Under the depressing headline "Technology Assessment Faces Ax," Science (9 December 1994, p. 1636) states that "Congress's Office of Technology Assessment may be an early victim of the new Republican majority's efforts to cut spending and shrink government. Last week, Republican senators endorsed a recommendation that OTA be abolished, a move that would save $22 million a year. The proposal, which took OTA officials by surprise, was drafted by a task force led by Senators Pete Domenici (R-NM) and Connie Mack (R-FL). ...Although a final decision may not come for months, the threat to OTA is serious, say political observers." Furthermore, "OTA's prospects may be even worse in the House, where Speaker Newt Gingrich favors steep cuts in the overall operating budget of Congress."

Abolishing or severely curtailing the OTA would be an economic, social, and scientific disaster. Although the agency is funded at a modest $22 million, the OTA's hard-headed advice helps Congress to save the nation billions of dollars every year.

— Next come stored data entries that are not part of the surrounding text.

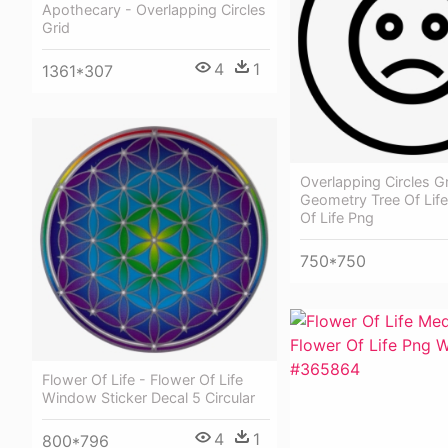
Apothecary - Overlapping Circles
Grid
4
1
1361*307
Overlapping Circles G
Geometry Tree Of Life
Of Life Png
750*750
Flower Of Life - Flower Of Life
Window Sticker Decal 5 Circular
4
1
800*796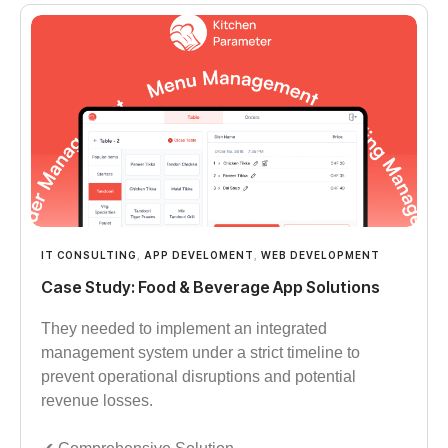
IT CONSULTING
,
APP DEVELOMENT
,
WEB DEVELOPMENT
Case Study: Food & Beverage App Solutions
They needed to implement an integrated
management system under a strict timeline to
prevent operational disruptions and potential
revenue losses.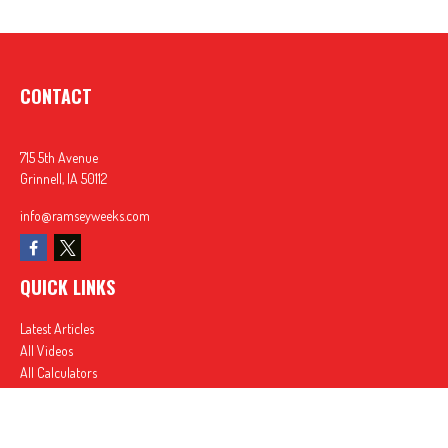
CONTACT
715 5th Avenue
Grinnell,
IA
50112
info@ramseyweeks.com
QUICK LINKS
Latest Articles
All Videos
All Calculators
In partnership with First MainStreet Insurance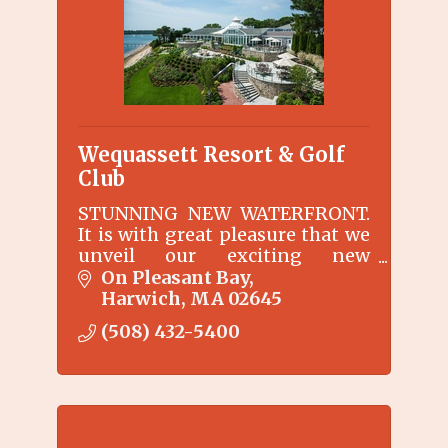
Wequassett Resort & Golf
Club
STUNNING NEW WATERFRONT.
It is with great pleasure that we
unveil our exciting new
waterfront area surrounding
On Pleasant Bay
the Main Inn at Wequassett
Harwich
MA
02645
Resort and Golf Club.
(508) 432-5400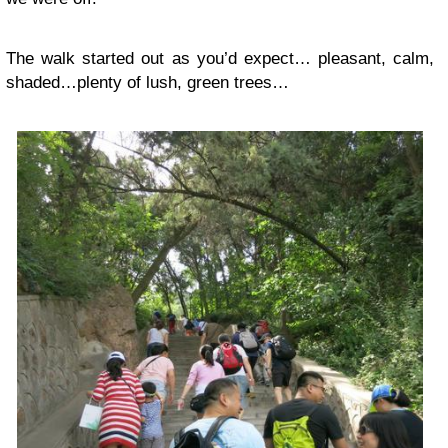
The walk started out as you’d expect… pleasant, calm,
shaded…plenty of lush, green trees…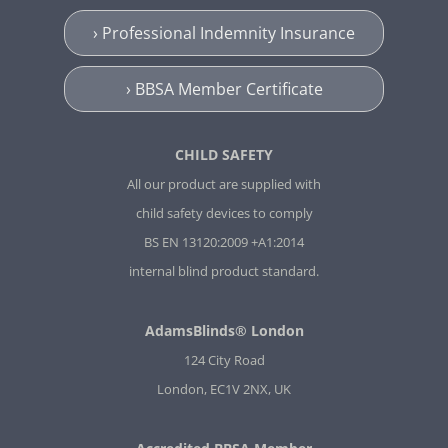
› Professional Indemnity Insurance
› BBSA Member Certificate
CHILD SAFETY
All our product are supplied with
child safety devices to comply
BS EN 13120:2009 +A1:2014
internal blind product standard.
AdamsBlinds® London
124 City Road
London, EC1V 2NX, UK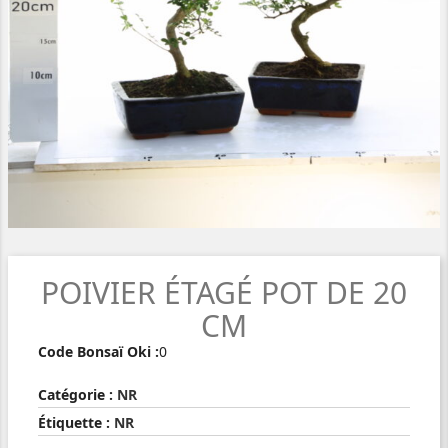
POIVIER ÉTAGÉ POT DE 20
CM
Code Bonsaï Oki :
0
Catégorie :
NR
Étiquette :
NR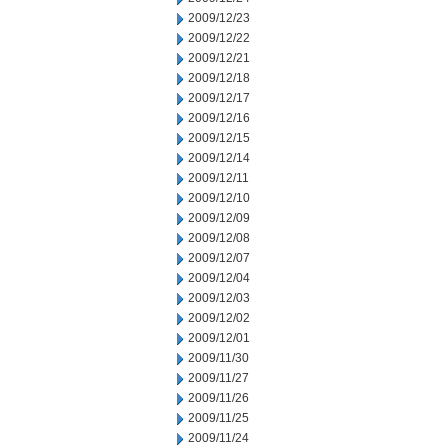
2009/12/23
2009/12/22
2009/12/21
2009/12/18
2009/12/17
2009/12/16
2009/12/15
2009/12/14
2009/12/11
2009/12/10
2009/12/09
2009/12/08
2009/12/07
2009/12/04
2009/12/03
2009/12/02
2009/12/01
2009/11/30
2009/11/27
2009/11/26
2009/11/25
2009/11/24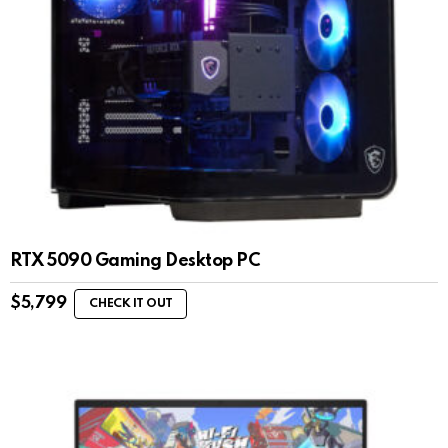
RTX 5090 Gaming Desktop PC
$
5,799
CHECK IT OUT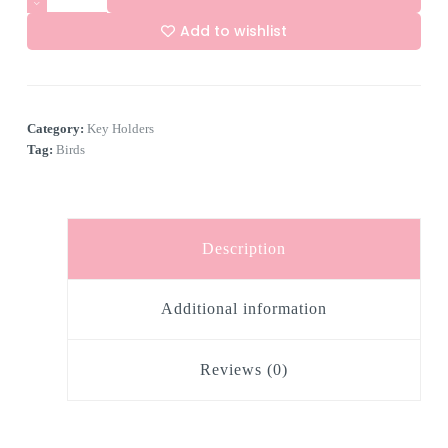
Hook
Key
Add to wishlist
Holder
"Birdies"
A
quantity
l
t
e
Category:
Key Holders
r
n
Tag:
Birds
a
t
i
v
e
Description
:
Additional information
Reviews (0)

The OTA is exactly what the nation needs to help find our way in an age of rapid social change driven primarily by science and technology. The nation needs more OTA's, not less.

And, because the nation needs the OTA, science needs it. As Barbara Mikulski, George Brown and other astute observers of the politics of science have pointed out, science is in trouble today partly because it hasn't paid enough attention to its social responsibilities. To a certain extent, such painful experiences as the downfall of the Superconducting Super Collider stem from the narrow focus of scientists on their individual research to the exclusion of broader social and educational concerns. Science needs the OTA because the OTA acts so very directly to fulfill this obligation that science has to society. In fact, science needs more OTA's even more than the nation needs them.

In 1991, the Forum on Physics and Society gave its Szilard Award to physicist John Gibbons, who was OTA director at that time and for 13 years before becoming science adviser to President Clinton. According to the citation, the award was given to Gibbons "for leading and greatly strengthening the OTA, an institution that has produced balanced, thoughtful, and influential assessments of public policy issues dealing with science and technology."

Another physicist, APS Fellow Lewis Branscomb, a member of OTA's scientific advisory panel, states in the Science article, "Now that [the OTA] is threatened, I hope the scientific community can get people stirred up to support it."

Our Forum needs to get stirred up about this. Both the above article by M. Granger Morgan, and the letter from APS President C. Kumar N. Patel, spell out some of the reasons for retaining the OTA.

It would be a tragedy for our nation, as well as an insult to the scientific community, to lose the very organization that represents perhaps our most successful effort to apply the knowledge and methods of science to America's most important issues. And we, as scientists, will be neglecting our social responsibility to the nation and to the world if we let it happen.